The game is an excellent commercial debut for Alistair, providing a fun and sometimes intense challenge that proves to be addictive and exciting.

Bankers’ Beginnings

This banker, your mentor, is counting on you to make some cash!

Alistair spoke to us about how the game came into being, outlining its inception as a simple challenge from the Experimental Gameplay Project, a website which every month challenges developers to create a game within seven days based on a theme selected by the website.

The game developed as a response to an Experimental Gameplay Project theme, Casual Addiction. I made a simple XNA prototype as an evolution of an earlier game I’d made (called Shifty Trains) – it was the only game my mum would play so it must have been good!

The beginnings of Greedy Bankers proved to be successful – the game was entertaining and popular before it had even hit the market, and the art style was funny and engaging, but Alistair felt that it was more fun on a touch screen. This led to the start of the game’s development for iOS devices.

Who Said Bankers Didn’t Play Dirty?

The game as a whole takes a satirical and fun look at the banker’s scandals that have been flying around in the recent recession panics, with fun characters and witty humour.

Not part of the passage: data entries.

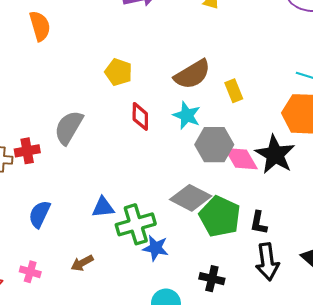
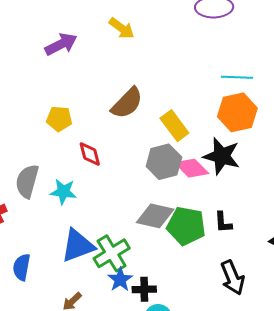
yellow rectangle: (234, 91) -> (174, 126), moved, size x1.4
cyan star: (187, 115) -> (63, 192), moved
blue triangle: (103, 207) -> (78, 246), size x1.6
blue star: (156, 248) -> (120, 280), moved, turned -30
black arrow: (267, 262) -> (233, 278), moved
black cross: (212, 279) -> (144, 289), moved

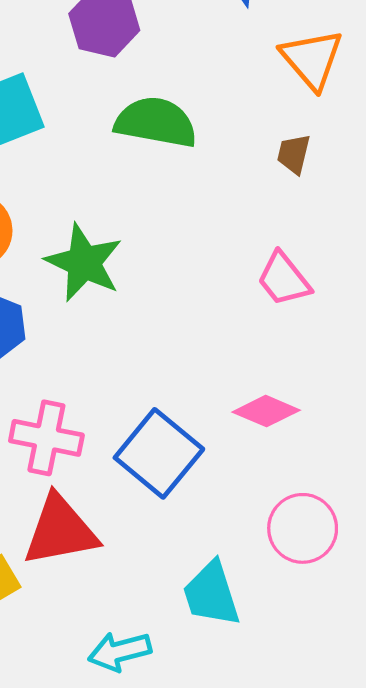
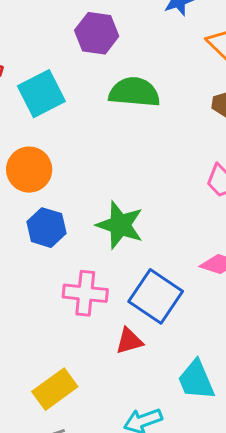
green star: (84, 263) -> (120, 225), moved
red triangle: (60, 531) -> (129, 341), moved, size x0.6

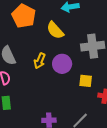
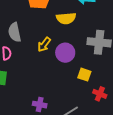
yellow semicircle: (55, 30) -> (66, 18), turned -66

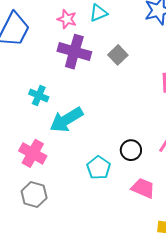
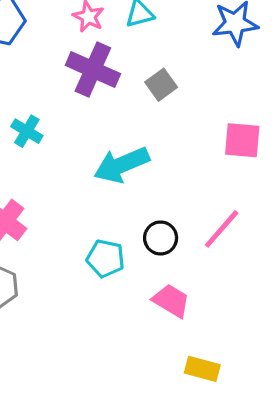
cyan arrow: (66, 120) -> (122, 165), moved
cyan pentagon: (99, 168) -> (106, 258), turned -30

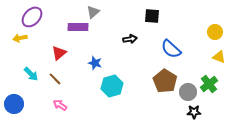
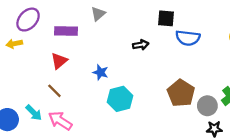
purple rectangle: (78, 27) -> (66, 31), moved
blue semicircle: (171, 49) -> (188, 38), moved, turned -35
cyan arrow: (31, 74) -> (34, 113), moved
pink arrow: (60, 105) -> (60, 121), size x1.5

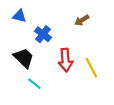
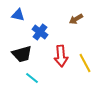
black trapezoid: (24, 58) -> (22, 54), turned 120

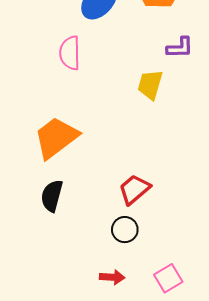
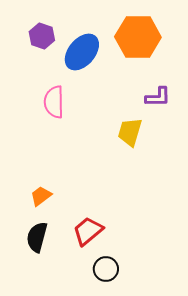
orange trapezoid: (56, 138) -> (41, 196), moved, size x0.5
red trapezoid: (134, 189) -> (88, 231), moved

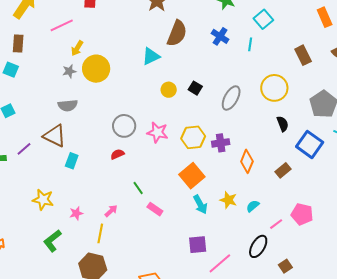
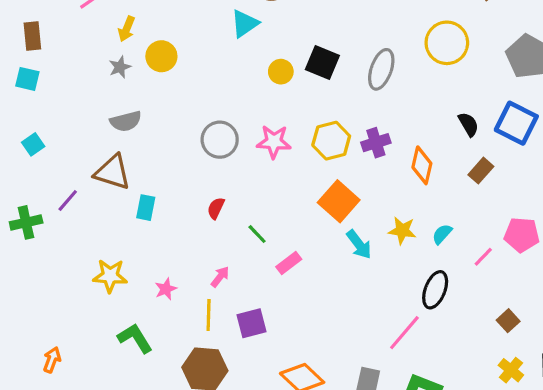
yellow circle: (96, 69) -> (161, 56), size x0.7
black square: (195, 88) -> (322, 62), size x1.5
black semicircle: (283, 124) -> (468, 124), moved
red semicircle: (117, 154) -> (216, 208), moved, turned -32
pink rectangle: (155, 209) -> (289, 263), turned -63
green L-shape: (52, 241) -> (135, 338), turned 105
purple square: (198, 245) -> (252, 323), moved
black ellipse: (258, 246) -> (435, 290), moved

Story mode puts you in the shoes of a rookie banker taken under the wing of a more successful and wealthy individual, who has “a yacht to pay off”. Level by level, you race against your AI opponent in order to stack same-coloured gems together to make money – the touch screen really makes the game work here, as you’re grabbing frantically at the gem you want, trying to get it round any others that might be standing in the way. Of course you’ll start to get itchy fingers as more and more gems drop, either helping you make more money, or hindering your creation of new gems by getting in the way. And of course if you’re keeping a close eye on your opponent, that just adds to the intensity and desperation of your game.

The levels get harder and harder as your opponent becomes better at the game, cashing in large gems and combos left and right, whilst you may be panicking about where your next paycheck is coming from, or steaming ahead, depending on how good you are at the game, and your ability to keep a cool head.

However, across all the game modes, there are little helping hands that will allow you to make more money, get rid of obstructing rubble, and exchange certain gems for other gems. Every time you cash in a large gem, any nearby rubble will be removed, creating a larger field of play for you to combine gems, and some rubble has ore in it, which produces a fun bonus should it be removed; an example is a tomato that changes nearby rubble into red gems – very handy if you’re going for that big ruby!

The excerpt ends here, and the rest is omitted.